Next challenges in protein-protein docking: from proteome to interactome and beyond

Melquiond A. S. J., KARACA EREK E., Kastritis P. L., Bonvin A. M. J. J.

WILEY INTERDISCIPLINARY REVIEWS-COMPUTATIONAL MOLECULAR SCIENCE, vol.2, no.4, pp.642-651, 2012 (SCI-Expanded) identifier identifier


Advances in biophysics and biochemistry have pushed back the limits for the structural characterization of biomolecular assemblies. Large efforts have been devoted to increase both resolution and accuracy of the methods, probe into the smallest biomolecules as well as the largest macromolecular machineries, unveil transient complexes along with dynamic interaction processes, and, lately, dissect whole organism interactomes using high-throughput strategies. However, the atomic description of such interactions, rarely reached by large-scale projects in structural biology, remains indispensable to fully understand the subtleties of the recognition process, measure the impact of a mutation or predict the effect of a drug binding to a complex.
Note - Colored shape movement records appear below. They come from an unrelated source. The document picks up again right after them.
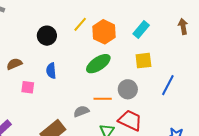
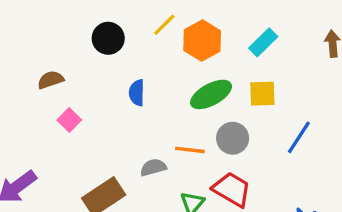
green ellipse: (98, 64) -> (211, 94), moved
blue semicircle: (51, 71) -> (137, 93), moved
pink square: (28, 87) -> (69, 120), turned 32

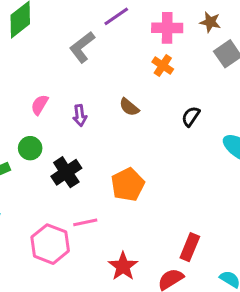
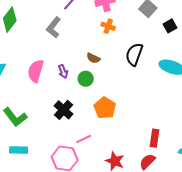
pink semicircle: (40, 105) -> (36, 71), size x1.6
black semicircle: (191, 116) -> (134, 54), size x1.6
green circle: (30, 148) -> (86, 79), moved

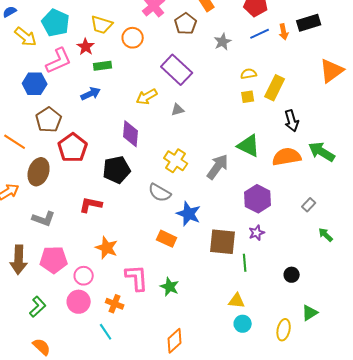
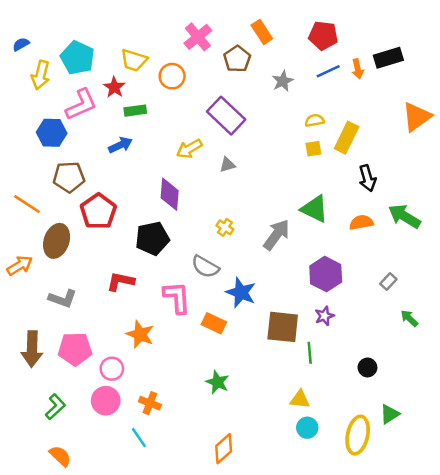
yellow arrow: (26, 37) -> (41, 75), turned 65
brown pentagon: (49, 120) -> (69, 177), turned 30
orange semicircle: (287, 157) -> (361, 222), size x0.7
yellow cross: (176, 161) -> (225, 227), size x0.6
pink L-shape: (137, 278) -> (177, 297), moved
yellow ellipse: (284, 330) -> (358, 435), size x1.4

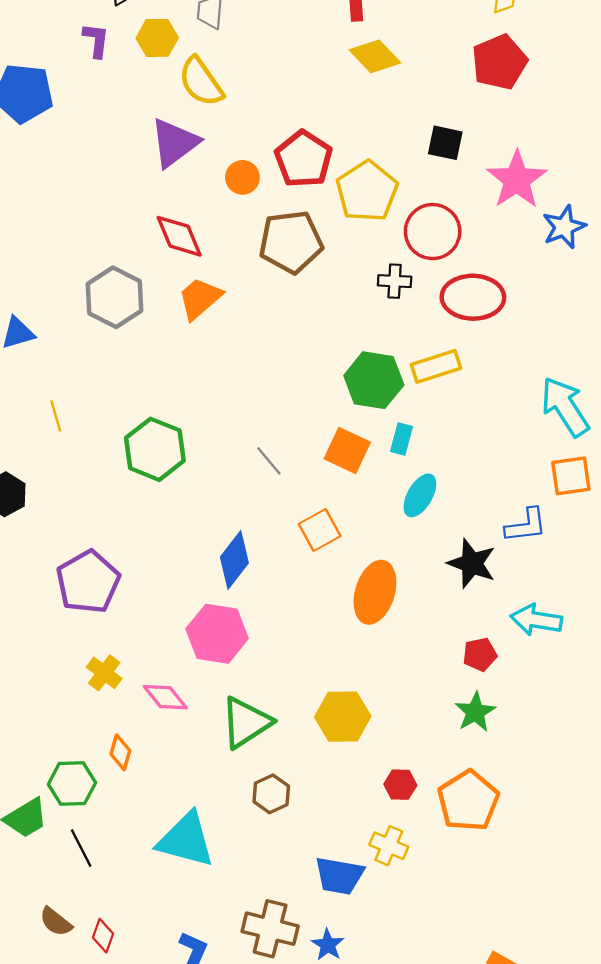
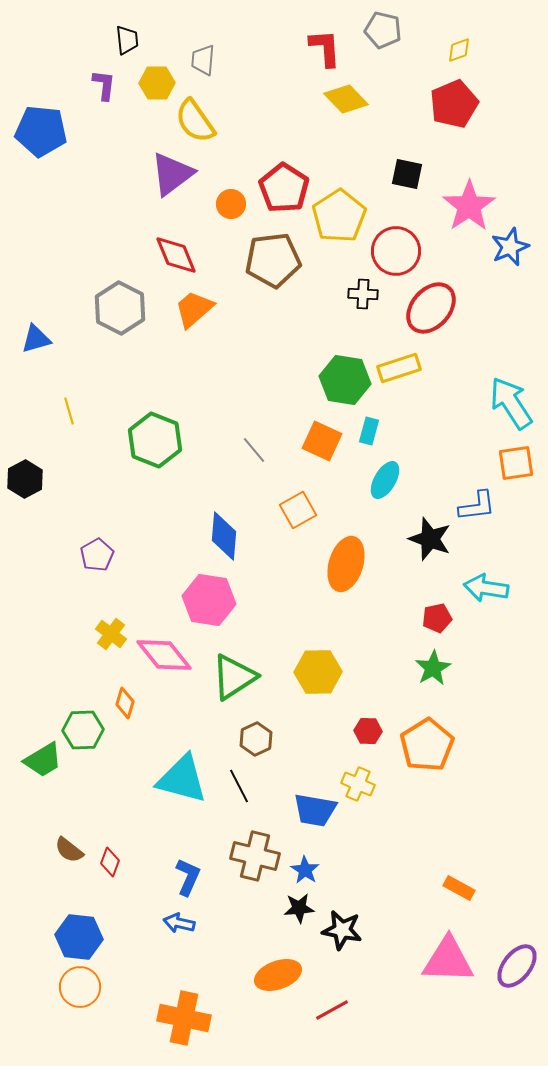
red ellipse: (473, 297) -> (431, 308), turned -50
blue diamond: (234, 560) -> (224, 536), turned -33
purple pentagon: (88, 582) -> (97, 555), size x0.6
pink diamond: (165, 697) -> (164, 655), size x1.4
black line: (81, 848) -> (239, 786), moved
Mixing even a limited amount of experimental and/or bioinformatic data with modeling methods, such as macromolecular docking, presents a valuable strategy to predict the three-dimensional structures of complexes. Recent developments indicate that the docking community is seething to tackle the greatest challenge of adding the structural dimension to interactomes. (C) 2011 John Wiley & Sons, Ltd.